Le lendemain, dépouillement des scrutins aux commissions administratives paritaires dans la grande salle d’honneur de la faculté de droit. Encore moins de cas de conscience de la part des organisations syndicales « responsables », chacun se lève pour aller mettre sa clé dans l’urne. Nous percevons tout de même une petite gêne. Puis c’est notre tour d’être appelés. Nous déclarons qu’en toute logique, comme la veille, nous refusons de desceller l’urne, considérant que la manière dont l’administration a organisé ces élections revenait à brader le droit démocratique fondamental des travailleurs d’être représentés et qu’il y avait mieux à faire au service de l’école publique. Nous ajoutons que nous constatons être la seule organisation syndicale à confirmer la position défendue la veille. Puis les délégués de l’UNSA et de l’UER se retournent vers nous en nous disant : « vous avez raison, ce sont des hypocrites ; hier ils boycottent et aujourd’hui ils mettent leur clé, comme si de rien n’était ». C’est vrai, à l’UNSA, on fait des choix merdiques, mais au moins on les assume !
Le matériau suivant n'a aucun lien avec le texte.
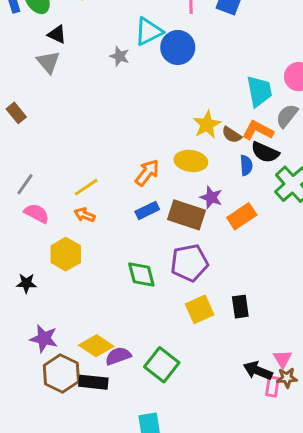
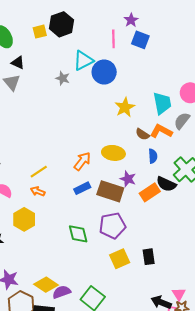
yellow star: (207, 125) -> (125, 107), moved
black semicircle: (265, 152) -> (166, 184), moved

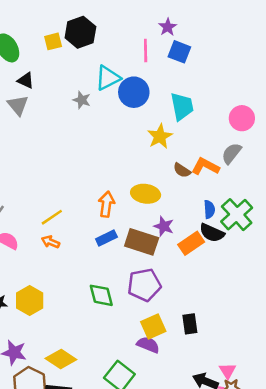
cyan trapezoid: (162, 103) -> (182, 106), moved
blue semicircle: (153, 156) -> (209, 209), moved
orange arrow: (82, 161) -> (106, 204), turned -30
yellow hexagon: (24, 219) -> (30, 300), moved
purple semicircle: (62, 292) -> (148, 345), moved, turned 42

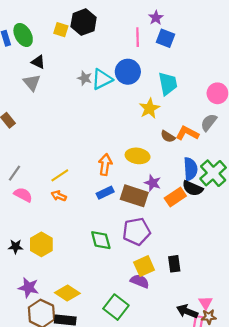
yellow square: (53, 41) -> (61, 30), turned 32
cyan triangle: (108, 78) -> (102, 79), moved
blue semicircle: (209, 209) -> (190, 169), size x1.5

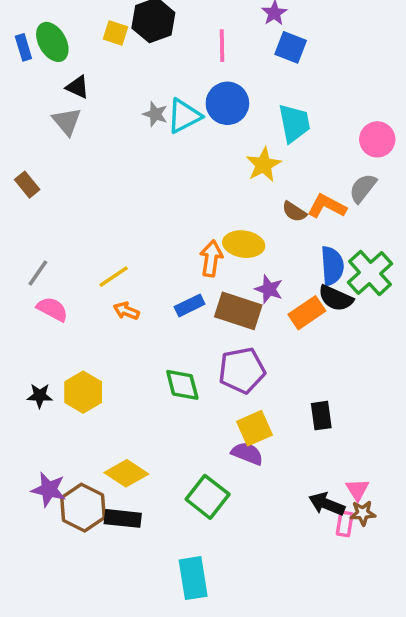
pink line: (138, 37) -> (222, 46), moved
orange arrow: (105, 165) -> (211, 259), moved
orange arrow: (59, 196) -> (126, 311), moved
black rectangle: (174, 264) -> (321, 416), moved
purple star: (28, 288) -> (49, 490), moved

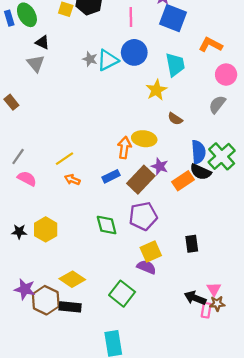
blue square: (291, 47) -> (173, 18), size x1.4
orange L-shape: (327, 206) -> (211, 45), moved
brown rectangle: (238, 311) -> (141, 180), turned -64

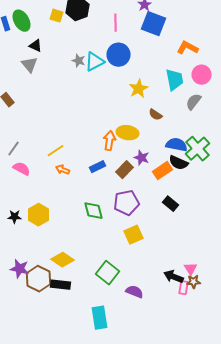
cyan trapezoid: (175, 65) -> (174, 80), moved
blue semicircle: (198, 152) -> (176, 145), turned -75
brown rectangle: (141, 180) -> (124, 170), size x0.7
black rectangle: (192, 244) -> (170, 204), moved, turned -42
purple semicircle: (146, 267) -> (134, 292), moved

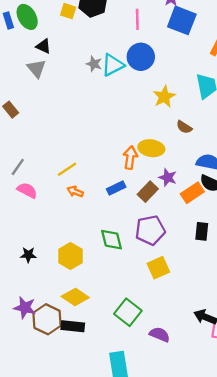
black rectangle: (170, 204) -> (202, 231), turned 56
yellow hexagon: (38, 215) -> (70, 256), moved
black star: (14, 217) -> (28, 255), moved

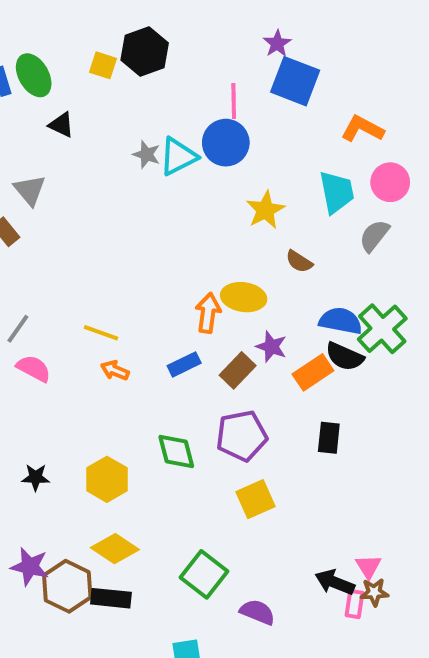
pink line: (137, 19) -> (234, 101), moved
gray triangle: (37, 69) -> (30, 190), moved
yellow line: (67, 169) -> (101, 333), turned 54

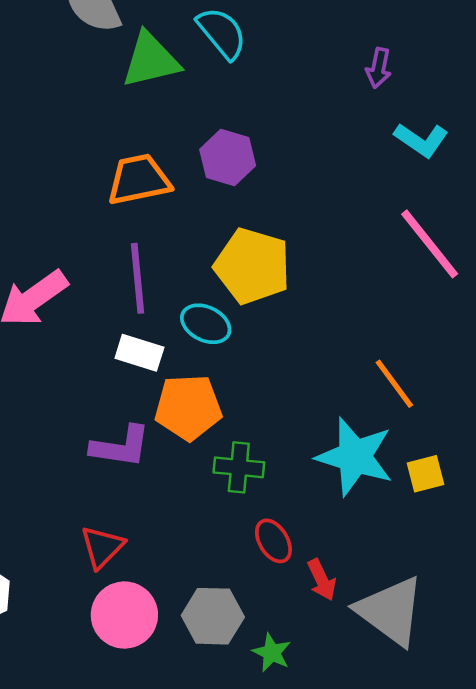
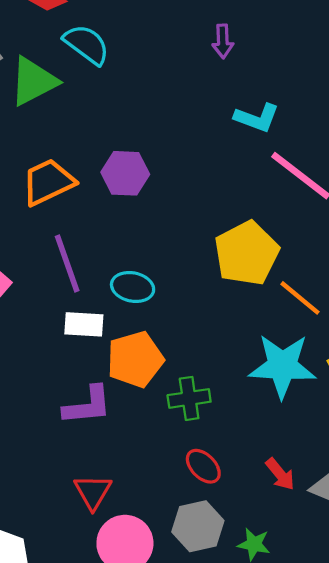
cyan L-shape: (421, 140) -> (257, 118), moved
purple hexagon: (228, 157) -> (125, 173), moved
yellow pentagon: (252, 266) -> (247, 253), moved, turned -30
red ellipse: (273, 541) -> (203, 466), moved

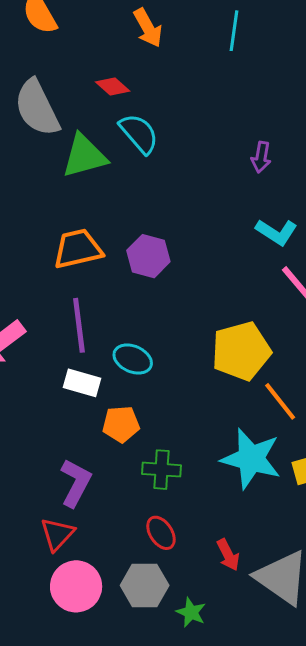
orange pentagon: (135, 359) -> (121, 424), size x0.7
purple L-shape: (87, 405) -> (76, 483), moved, turned -69

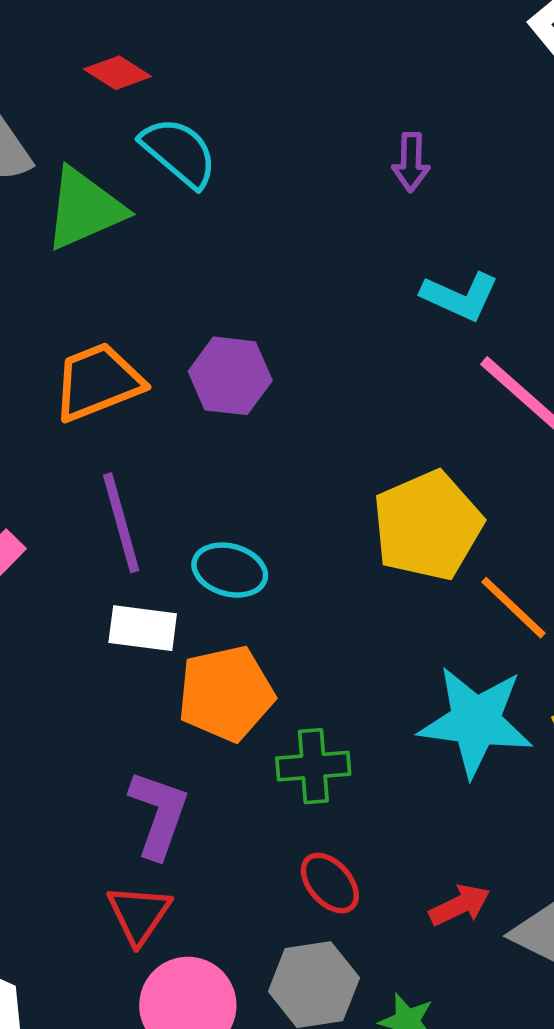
orange pentagon: (121, 424) -> (226, 693), size x1.4
red arrow: (228, 555) -> (460, 905), turned -80

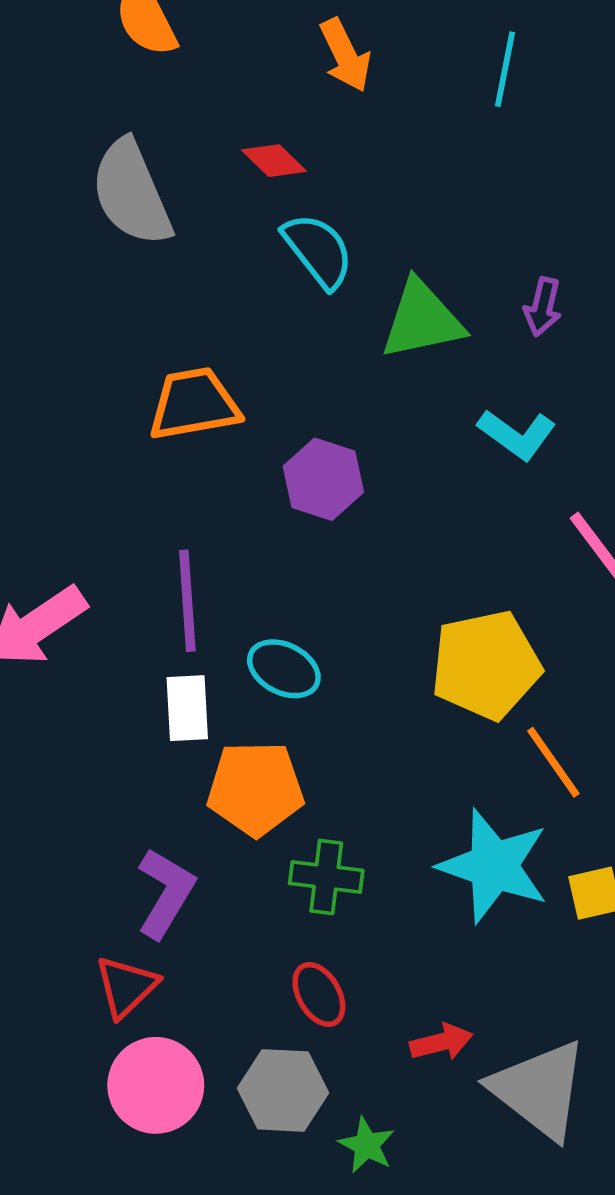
green triangle: (84, 209) -> (422, 320), moved
cyan L-shape: (460, 296) -> (517, 435), moved
orange trapezoid: (98, 382) -> (194, 404), moved
white rectangle: (143, 628) -> (187, 708), turned 68

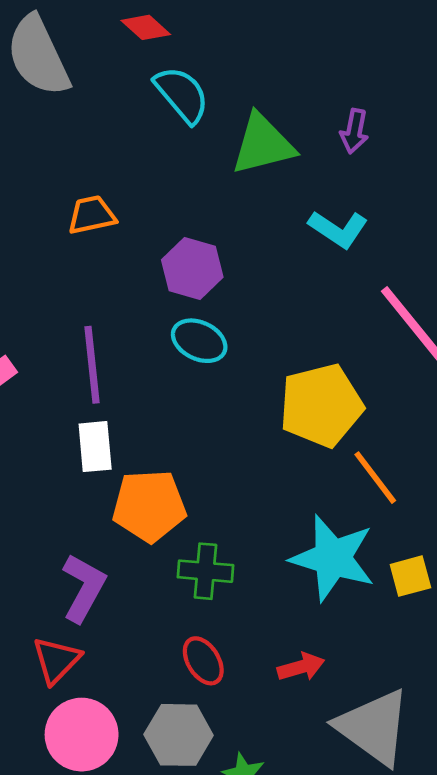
orange trapezoid: (194, 404) -> (92, 215), size x0.7
cyan ellipse: (284, 669) -> (199, 341), moved
red arrow: (441, 1042) -> (301, 667), moved

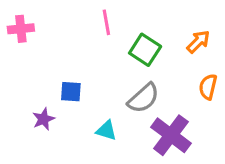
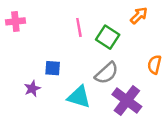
pink line: (106, 22) -> (79, 27), moved
orange arrow: (198, 42) -> (139, 15), moved
cyan triangle: (106, 130) -> (79, 97), size x1.5

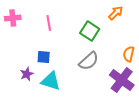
pink line: (79, 27) -> (49, 23), moved
cyan triangle: (79, 97) -> (51, 81), moved
purple cross: (127, 101) -> (122, 80), moved

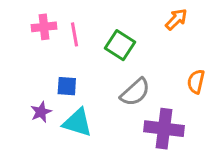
pink cross: (13, 18) -> (44, 27), moved
green square: (90, 31) -> (120, 45), moved
purple cross: (122, 80) -> (164, 129), moved, turned -30

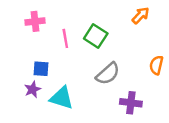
pink line: (74, 34) -> (65, 38), moved
blue square: (67, 86) -> (41, 69), moved
purple cross: (164, 129) -> (131, 103), size x0.7

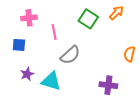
green square: (96, 36) -> (88, 19), moved
blue square: (41, 69) -> (19, 45), moved
gray semicircle: (108, 74) -> (70, 55), moved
Voilà, en Lorraine, notre première expérience d’élections professionnelles. À SUD Éducation, on en reste convaincu : c’est dans la grève, dans la rue, dans les AG que ça se passe, même s’il ne faut pas se priver, partout où c’est possible, de mettre des grains de sables dans la machine à détruire les droits du peuple et les services publics, ainsi que de se saisir chaque occasion pour dénoncer, face aux fonctionnaires qui appliquent cette politique, l’œuvre de destruction à laquelle ils se soumettent.